The growth of the direct channel growth outpaced that of the advisory channels over the past two years, posting a compound annual rate of 19% versus 14% for advisory channels, according to a new report from Cerulli Associates. At $3.68 trillion in assets, it is now the second largest retail distribution channel.
The giants of the direct market—Vanguard, Fidelity, T. Rowe Price and others—continue to rely on low prices to attract customers. But they’ve steadily added advice and are working harder to gather assets.
“The direct channel [isn’t simply] asset managers distributing their own products to end investors,” said Katharine Wolf, head of Cerulli’s retail investor practice, in a release. “[It’s] a distribution model characterized by… corporate-driven client acquisition, salaried representatives, and corporate-driven advice.”
Cerulli predicts the direct market will grow to close to $5 trillion and will control close to 10% of retail managed accounts assets by 2014, equating to $380 billion.
Ownership of direct accounts is broad, but lies just below the surface.
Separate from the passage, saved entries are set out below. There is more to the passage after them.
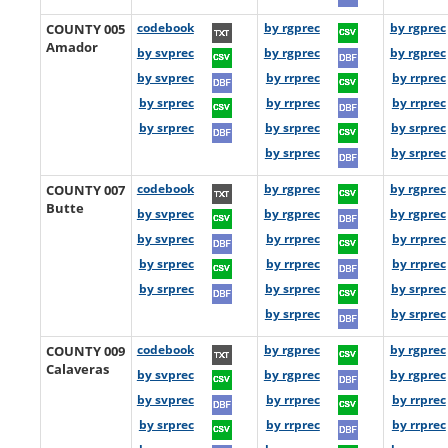
COUNTY 005
codebook
by rgprec
by rgprec
Amador
by svprec
by rgprec
by rgprec
by svprec
by rrprec
by rrprec
by srprec
by rrprec
by rrprec
by srprec
by srprec
by srprec
by srprec
by srprec
COUNTY 007
codebook
by rgprec
by rgprec
Butte
by svprec
by rgprec
by rgprec
by svprec
by rrprec
by rrprec
by srprec
by rrprec
by rrprec
by srprec
by srprec
by srprec
by srprec
by srprec
COUNTY 009
codebook
by rgprec
by rgprec
Calaveras
by svprec
by rgprec
by rgprec
by svprec
by rrprec
by rrprec
by srprec
by rrprec
by rrprec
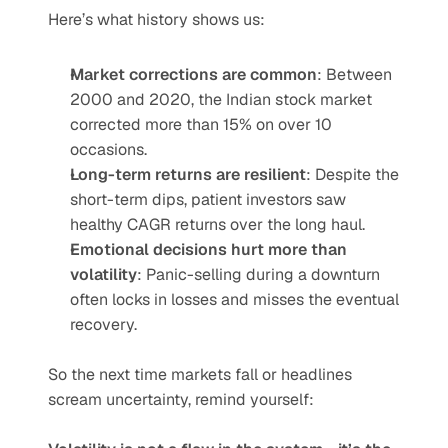
Here’s what history shows us:
Market corrections are common
: Between 
2000 and 2020, the Indian stock market 
corrected more than 15% on over 10 
occasions.
Long-term returns are resilient
: Despite the 
short-term dips, patient investors saw 
healthy CAGR returns over the long haul.
Emotional decisions hurt more than 
volatility
: Panic-selling during a downturn 
often locks in losses and misses the eventual 
recovery.
So the next time markets fall or headlines 
scream uncertainty, remind yourself:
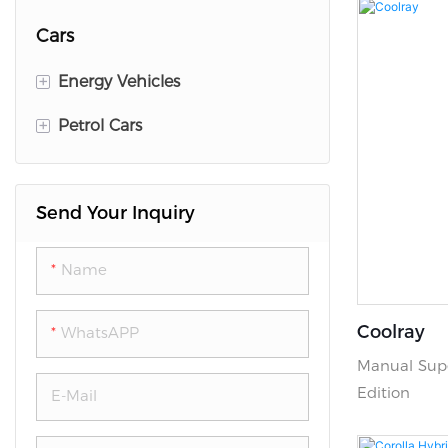
Cars
+
Energy Vehicles
+
Petrol Cars
Lixiang
Deepal
GEELY
Send Your Inquiry
Zeekr
CHEVY
BYD
KIA
Name
Volkswagen
HYUNDAI
Coolray
WhatsAPP
Voyah
TOYOTA
Manual Supe
Leapmotor
Jetour
Edition
E-Mail
Jetour
Haval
More than 66% of households report owning a direct account, Cerulli said, but only 25% of households use a direct account as their primary provider relationship.
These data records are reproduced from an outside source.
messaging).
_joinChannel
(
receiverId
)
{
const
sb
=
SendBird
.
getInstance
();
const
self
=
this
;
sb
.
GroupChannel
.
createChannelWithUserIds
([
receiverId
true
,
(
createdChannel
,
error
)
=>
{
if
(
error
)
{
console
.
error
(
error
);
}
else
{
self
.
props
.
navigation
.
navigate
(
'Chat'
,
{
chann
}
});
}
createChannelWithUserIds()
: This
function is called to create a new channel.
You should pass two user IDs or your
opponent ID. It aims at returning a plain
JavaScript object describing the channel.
Direct firms serve clients with a multi-channel approach (iphone, web, in-person, email, and chat) to maintain consistent client experiences and—when all the parts mesh properly—an impression of seamless handling.
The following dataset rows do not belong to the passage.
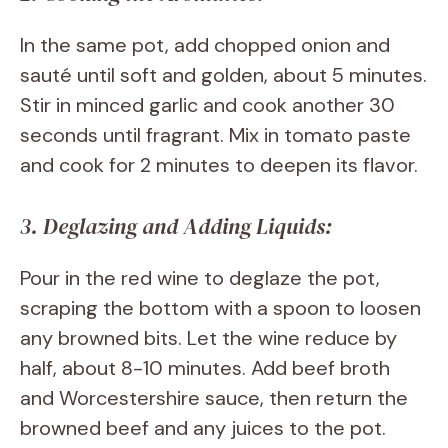
In the same pot, add chopped onion and
sauté until soft and golden, about 5 minutes.
Stir in minced garlic and cook another 30
seconds until fragrant. Mix in tomato paste
and cook for 2 minutes to deepen its flavor.
3. Deglazing and Adding Liquids:
Pour in the red wine to deglaze the pot,
scraping the bottom with a spoon to loosen
any browned bits. Let the wine reduce by
half, about 8-10 minutes. Add beef broth
and Worcestershire sauce, then return the
browned beef and any juices to the pot.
Direct firms are now among the fastest growing channels distributing mutual fund advisory programs, with new firms are entering the space, Cerulli said.
“Newer entrants… include RIA firms, banks, and technology-driven offerings,” Cerulli said. “The direct model has applications for clients in all wealth tiers, but its sweet spot is clients with between $100,000 and $2 million in investable assets.”